The following opinion pieces were published on Wednesday in recognition of World Polio Day, observed annually on October 24.

  • Seth Berkley, Wall Street Journal’s “India Real Time” blog: “Today, on World Polio Day, we recognize India’s achievement,” Berkley, CEO of the GAVI Alliance, writes, noting, “The country has not seen a case of polio in more than 18 months.” He continues, “India’s success is one of the biggest public health achievements in recent history. It has brought us closer than ever to eradicating the disease” (10/24).
  • Carolyn Miller, Huffington Post U.K.’s “Lifestyle” blog: “Like most people who have grown up in the U.K., I used to think of polio as more or less eradicated,” but “[i]n the Central African Republic (CAR) I found proof that polio is frighteningly common,” Miller, chief executive of the international health organization Merlin, writes. She discusses Merlin’s efforts to vaccinate nearly half a million children in the country and states, “I am convinced that there are few obstacles which cannot be overcome with sufficient will. … World Polio Day gives us the chance to celebrate the fact that we might see this debilitating disease eradicated in our lifetime. That is my hope” (10/24).

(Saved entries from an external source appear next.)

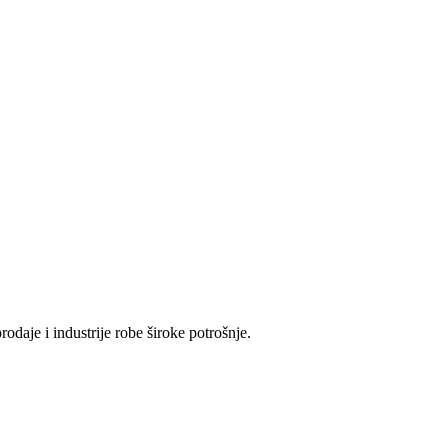
odaje i industrije robe široke potrošnje.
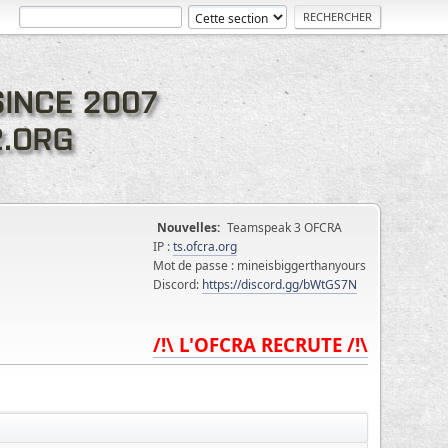
Nouvelles:
Teamspeak 3 OFCRA
IP :
ts.ofcra.org
Mot de passe : mineisbiggerthanyours
Discord:
https://discord.gg/bWtGS7N
/!\ L'OFCRA RECRUTE /!\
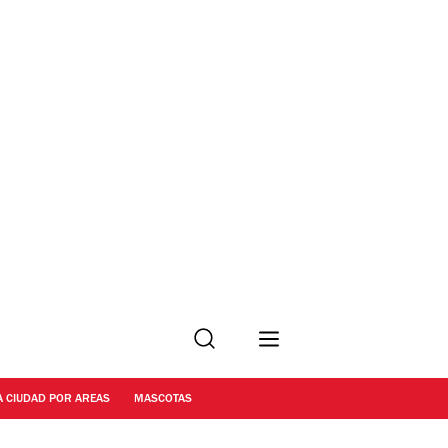
Buscar
A CIUDAD POR AREAS
MASCOTAS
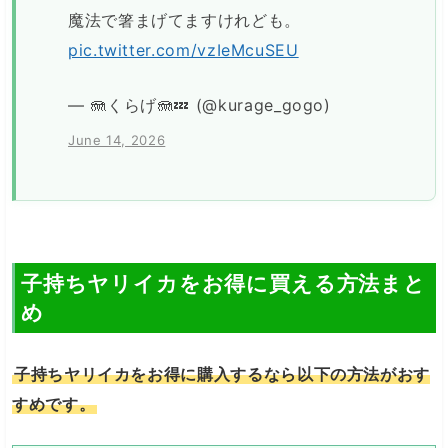
魔法で箸まげてますけれども。
pic.twitter.com/vzIeMcuSEU
— 🪼くらげ🪼💤 (@kurage_gogo)
June 14, 2026
子持ちヤリイカをお得に買える方法まと
め
子持ちヤリイカをお得に購入するなら以下の方法がおす
すめです。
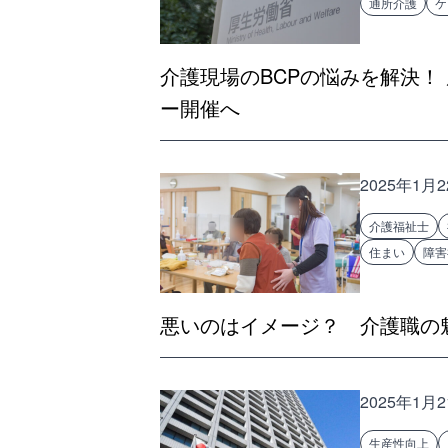
通所介護
ケ
介護現場のBCPの悩みを解決！
ー開催へ
2025年1月
介護福祉士
住まい
障害
悪いのはイメージ？ 介護職の
2025年1月
生産性向上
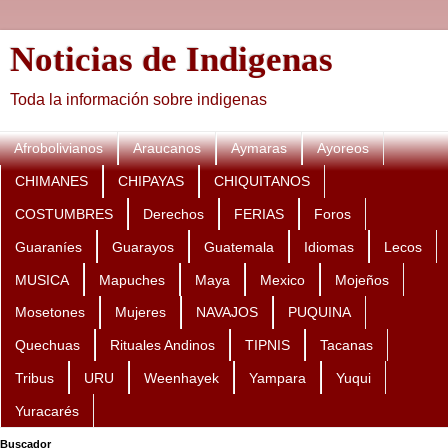
Noticias de Indigenas
Toda la información sobre indigenas
Afrobolivianos
Araucanos
Aymaras
Ayoreos
CHIMANES
CHIPAYAS
CHIQUITANOS
COSTUMBRES
Derechos
FERIAS
Foros
Guaraníes
Guarayos
Guatemala
Idiomas
Lecos
MUSICA
Mapuches
Maya
Mexico
Mojeños
Mosetones
Mujeres
NAVAJOS
PUQUINA
Quechuas
Rituales Andinos
TIPNIS
Tacanas
Tribus
URU
Weenhayek
Yampara
Yuqui
Yuracarés
Buscador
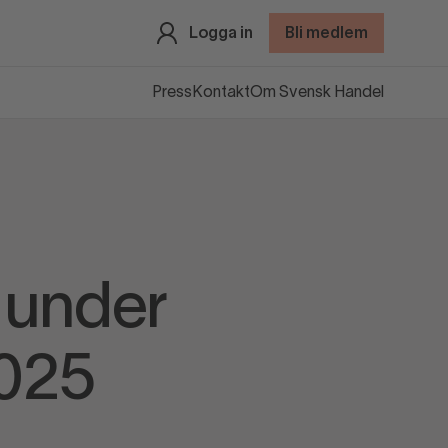
Logga in
Bli medlem
Press
Kontakt
Om Svensk Handel
 under
025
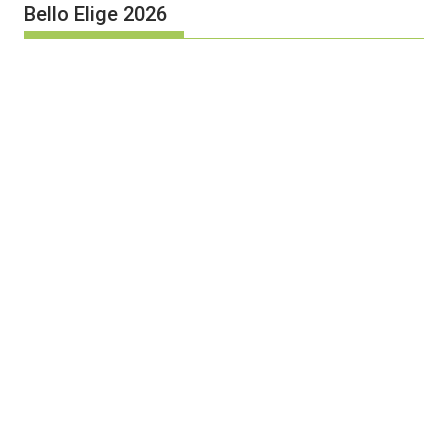
Bello Elige 2026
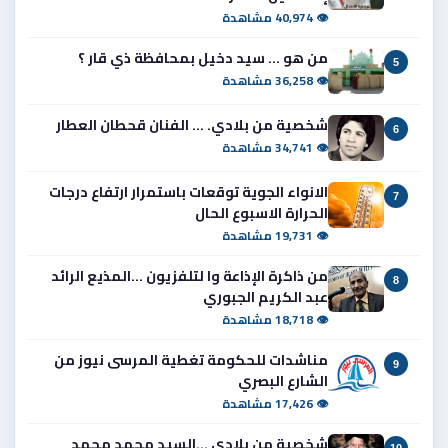
👁 40,974 مشاهدة
من هو ... سيد دخيل بمحافظة ذي قار ؟
5
👁 36,258 مشاهدة
شخصية من بلادي. ... الفنان قحطان العطار
6
👁 34,741 مشاهدة
الانواء الجوية توقعات باستمرار ارتفاع درجات
7
الحرارة الاسبوع الحال
👁 19,731 مشاهدة
من ذاكرة الإذاعة وا لتلفزيون ...المذيع الرائد
8
عبد الكريم الجبوري
👁 18,718 مشاهدة
مناشدات للحكومة تغطية المرسى نيوز من
9
الشارع البصري
👁 17,426 مشاهدة
شخصية من بلادي ...السيد محمد محمد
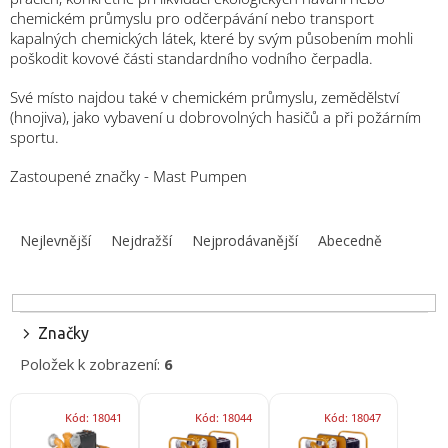
obuv
chemickém průmyslu pro odčerpávání nebo transport
a
doplňky
kapalných chemických látek, které by svým působením mohli
poškodit kovové části standardního vodního čerpadla.
★
Své místo najdou také v chemickém průmyslu, zemědělství
Nepřehlédněte
(hnojiva), jako vybavení u dobrovolných hasičů a při požárním
★
sportu.
Individuální
cenová
Zastoupené značky - Mast Pumpen
nabídka
Ř
Vše
a
o
Nejlevnější
Nejdražší
Nejprodávanější
Abecedně
nákupu
z
e
Kontakty
n
í
Požární
Značky
p
sport
Položek k zobrazení:
6
r
o
Nepřehlédněte
V
d
Kód:
18041
Kód:
18044
Kód:
18047
ý
u
CZK
p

  • Dennis Ogbe, CNN: “As an athlete, I enjoy competition — but there is a battle happening off the field that is more important: the fight to end polio,” writes Ogbe, a U.S. paralympian who was crippled by the disease in his home country of Nigeria at the age of three. Ogbe discusses progress made in the fight against polio and states, “It happened because the global community launched an unprecedented effort called the Global Polio Eradication Initiative.” He continues, “But we can’t stop now. … We have a once-in-a-generation opportunity to make history and finally eradicate polio from our planet. Each of us can make a difference this World Polio Day” (10/24).
  • James Roosevelt, New York Daily News: “I want to remind New Yorkers that there’s another freedom for which [President Franklin D. Roosevelt] fought strongly, both body and soul: freedom from polio,” James Roosevelt, president and CEO of Tufts Health Plan and the grandson of FDR, writes. He discusses FDR’s contributions to polio efforts in the U.S. and writes, “Today, FDR would be proud to see the progress we’ve made. … Achieving a polio-free world will not be a simple task, but it can be done, and is the greatest way of honoring my grandfather’s legacy” (10/24).